Task goal: Reproduce the entire listing exactly as written, apart from its pictures.

Data:

----------

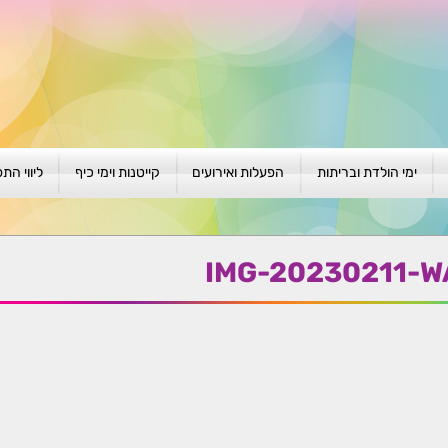
ימי הולדת ובריתות
הפעלות ואירועים
קייטנות וימי כיף
ליווי הת
ת
יום הולדת לגילאי 1-4
גיבוש וסוף שנה
קייטנות בגני ילדים
סדנה קבוצ
ן
יום הולדת לגילאי 5-8
פעילויות קיץ
קייטנות לבי"ס
סדנה פרטי
IMG-20230211-W
יום הולדת לגילאי 9 +
הפעלות פתוחות
ביתיות / שכונתיות
אבחון וטיפ
הפעלה בברית/ה
חגיגה בחגים
חברות
חברות
למען הקהילה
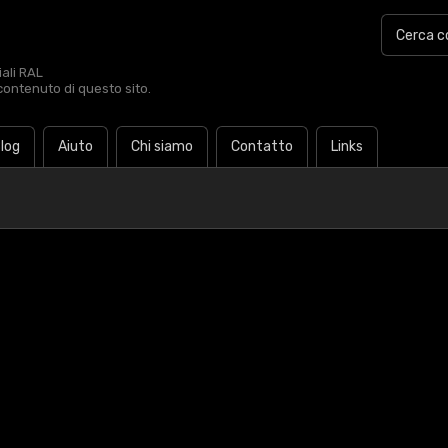
iali RAL
contenuto di questo sito.
log
Aiuto
Chi siamo
Contatto
Links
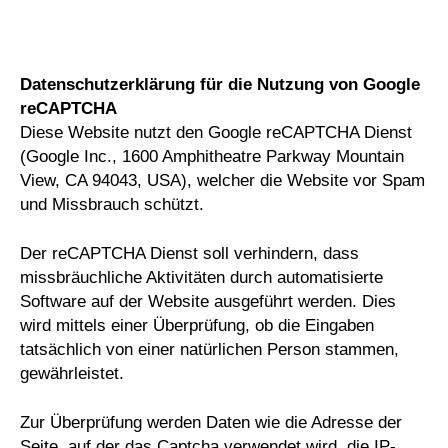
Datenschutzerklärung für die Nutzung von Google
reCAPTCHA
Diese Website nutzt den Google reCAPTCHA Dienst
(Google Inc., 1600 Amphitheatre Parkway Mountain
View, CA 94043, USA), welcher die Website vor Spam
und Missbrauch schützt.
Der reCAPTCHA Dienst soll verhindern, dass
missbräuchliche Aktivitäten durch automatisierte
Software auf der Website ausgeführt werden. Dies
wird mittels einer Überprüfung, ob die Eingaben
tatsächlich von einer natürlichen Person stammen,
gewährleistet.
Zur Überprüfung werden Daten wie die Adresse der
Seite, auf der das Captcha verwendet wird, die IP-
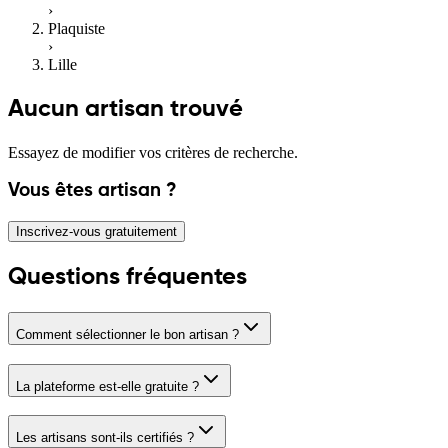
›
Plaquiste
›
Lille
Aucun artisan trouvé
Essayez de modifier vos critères de recherche.
Vous êtes artisan ?
Inscrivez-vous gratuitement
Questions fréquentes
Comment sélectionner le bon artisan ?
La plateforme est-elle gratuite ?
Les artisans sont-ils certifiés ?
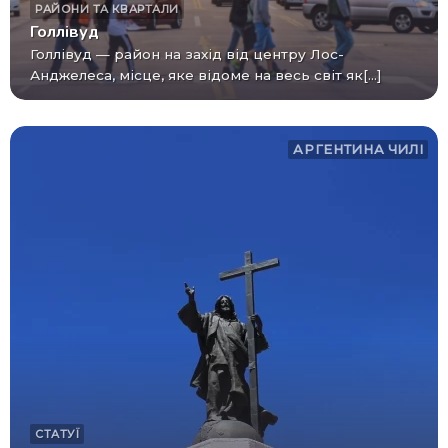
РАЙОНИ ТА КВАРТАЛИ
Голлівуд
Голлівуд — район на захід від центру Лос-
Анджелеса, місце, яке відоме на весь світ як[...]
АРГЕНТИНА
ЧИЛІ
СТАТУЇ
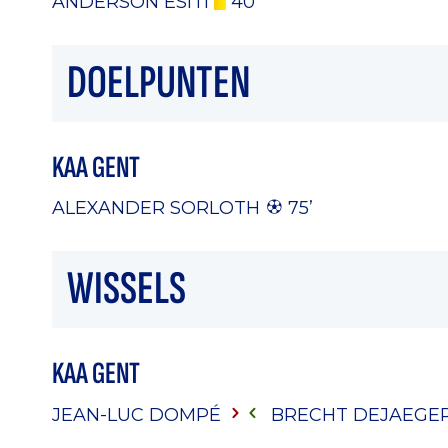
ANDERSON ESITI
40 ’
DOELPUNTEN
KAA GENT
ALEXANDER SORLOTH
75’
WISSELS
KAA GENT
JEAN-LUC DOMPÉ
BRECHT DEJAEGE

----------

Task answer:
ימי הולדת ובריתות
הפעלות ואירועים
קייטנות וימי כיף
ליווי הת
ת
יום הולדת לגילאי 1-4
גיבוש וסוף שנה
קייטנות בגני ילדים
סדנה קבוצ
ן
יום הולדת לגילאי 5-8
פעילויות קיץ
קייטנות לבי"ס
סדנה פרטי
IMG-20230211-W
יום הולדת לגילאי 9 +
הפעלות פתוחות
ביתיות / שכונתיות
אבחון וטיפ
הפעלה בברית/ה
חגיגה בחגים
חברות
חברות
למען הקהילה
iali RAL
contenuto di questo sito.
log
Aiuto
Chi siamo
Contatto
Links
Datenschutzerklärung für die Nutzung von Google
reCAPTCHA
Diese Website nutzt den Google reCAPTCHA Dienst
(Google Inc., 1600 Amphitheatre Parkway Mountain
View, CA 94043, USA), welcher die Website vor Spam
und Missbrauch schützt.
Der reCAPTCHA Dienst soll verhindern, dass
missbräuchliche Aktivitäten durch automatisierte
Software auf der Website ausgeführt werden. Dies
wird mittels einer Überprüfung, ob die Eingaben
tatsächlich von einer natürlichen Person stammen,
gewährleistet.
Zur Überprüfung werden Daten wie die Adresse der
Seite, auf der das Captcha verwendet wird, die IP-
›
Plaquiste
›
Lille
Aucun artisan trouvé
Essayez de modifier vos critères de recherche.
Vous êtes artisan ?
Inscrivez-vous gratuitement
Questions fréquentes
Comment sélectionner le bon artisan ?
La plateforme est-elle gratuite ?
Les artisans sont-ils certifiés ?
РАЙОНИ ТА КВАРТАЛИ
Голлівуд
Голлівуд — район на захід від центру Лос-
Анджелеса, місце, яке відоме на весь світ як[...]
АРГЕНТИНА
ЧИЛІ
СТАТУЇ
ANDERSON ESITI
40 ’
DOELPUNTEN
KAA GENT
ALEXANDER SORLOTH
75’
WISSELS
KAA GENT
JEAN-LUC DOMPÉ
BRECHT DEJAEGE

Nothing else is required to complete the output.